Chaque sortie de la maison Croatia Records est à scruter avec attention tant ses sorties permettent de prendre le pouls de la scène croate actuelle. Et dernièrement un petit bijou est venu me titiller les oreilles et m’a touché à plus d’un titre. Ce petit bijou c’est le pianiste croate Matija Dedić qui nous l’offre, avec un album en piano solo dans lequel il réarrange les meilleurs morceaux de son compatriote Zlatan Stipišić Gibonni.
Gibonni est une véritable star de la variété croate depuis plusieurs dizaines d’années avec des tubes en cascade. Nombre de chanteurs croates ont un jour repris l’un de ses titres sur scène. Depuis que j’ai entendu pour la première fois l’album Mirakul, sorti il y a près de 20 ans avec le batteur Manu Katché, j’ai toujours écouté avec plaisir chaque nouvel album. Alors c’est forcément avec une oreille attentive que je me suis plongé dans les 41 minutes de ce disque signé Matija Dedić et je peux dire que c’est franchement une très grande réussite.
Le talent de Matija Dedić n’est plus à prouver en Croatie ni même plus généralement en Europe où il se produit depuis de nombreuses années (on l’a notamment vu au Festival Jazzycolors en 2013 où il avait livré un concert en solo à l’Institut Hongrois). Pianiste virtuose formé au jazz à Graz en Autriche, il est le fils d’Arsen Dedić (décédé en 2015) et de Gabi Novak, deux artistes très populaires en Croatie.
Matija Dedić doit sa carrière à son talent de compositeur autant qu’à son talent d’improvisateur chevronné. En parallèle de se ses albums de compositions, il prend un malin plaisir à reprendre les morceaux des autres pour leur donner une nouvelle vie, pianistique cette fois, comme avec les chansons de son père (“Drugi Pogled“, 2005). Et bien lui en a pris lorsque l’on voit le nombre de récompenses attribuées à Matija Dedić.
Après avoir sorti un album en trio il y a un an avec deux grands musiciens français, le batteur Manu Katché et le contrebassiste Thomas Brameries, Matija Dedić récidive en solo en cette fin avril 2020 avec “Tajna vještina – Glazba Zlatana Stipišića Gibonnija“. C’est son second album consacré aux morceaux de Gibonni, faisant suite à “Tempera” en 2002 qui lui a valu un Porin Award du meilleur album de jazz.
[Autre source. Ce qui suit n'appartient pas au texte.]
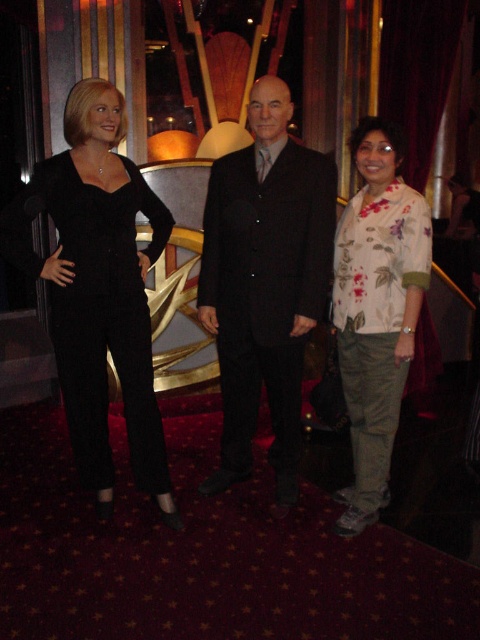 Question: Does black matte suit at center come behind black matte jumpsuit at left?

Choices:
 (A) yes
 (B) no

Answer: (A)

Question: Can you confirm if black matte suit at center is positioned below black matte jumpsuit at left?

Choices:
 (A) yes
 (B) no

Answer: (B)

Question: Which point appears farthest from the camera in this image?

Choices:
 (A) (264, 381)
 (B) (310, 148)
 (C) (404, 365)
 (D) (157, 225)

Answer: (D)

Question: Is black matte jumpsuit at left below matte black suit at center?

Choices:
 (A) yes
 (B) no

Answer: (A)

Question: Which point is farther from the camera taking this photo?

Choices:
 (A) (237, 186)
 (B) (123, 296)
 (C) (360, 330)

Answer: (A)

Question: Which object appears farthest from the camera in this image?

Choices:
 (A) floral print blouse at right
 (B) matte black suit at center
 (C) black matte suit at center
 (D) black matte jumpsuit at left

Answer: (B) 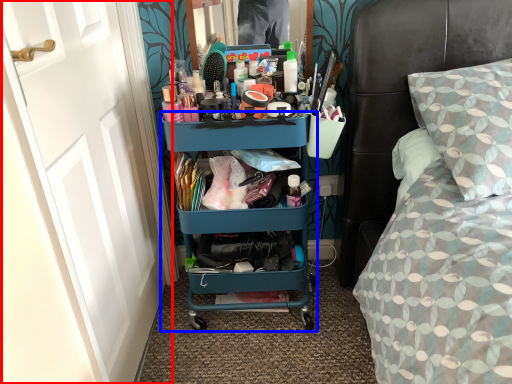 Question: Which of the following is the closest to the observer, door (highlighted by a red box) or shelf (highlighted by a blue box)?

Choices:
 (A) door
 (B) shelf

Answer: (A) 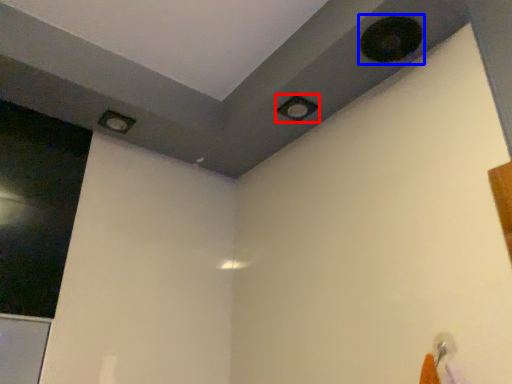 Question: Among these objects, which one is nearest to the camera, hole (highlighted by a red box) or hole (highlighted by a blue box)?

Choices:
 (A) hole
 (B) hole

Answer: (B)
Si dans “Tempera” il s’était entouré d’un quartet, Matija Dedić a décidé d’aller encore plus loin dans son exploration du répertoire de Gibonni en s’aventurant cette fois sur la piste périlleuse du piano solo. Mais Dedić a cette forte expérience du jazz qui lui permet d’improviser et d’imposer sa personnalité tout en conservant l’essence même des morceaux de Gibonni, leurs mélodies si indissociables des versions originales.
Matija Dedić propose des variations qui ne sont pas sans rappeler des artistes comme Brad Meldhau, ou encore Keith Jarret dans une moindre mesure. Sans tomber dans le jazz pur, Matija Dedić nous offre une sublime façon de redécouvrir complètement des chansons cultes comme “Divji Cvit” ou “Žeđam” où l’émotion est le maître mot. On y retrouve également “Cesarica“, un morceau que Gibonni avait écrit pour Oliver Dragojević, qui nous permet d’avoir une pensée émue pour cet emblématique artiste croate disparu il y a presque deux ans.
Matija Dedić a réussi avec brio cet exercice difficile de nous toucher par la justesse et la virtuosité de son interprétation, sans artifices, avec ses seules notes de piano pour nous transporter. Un grand disque.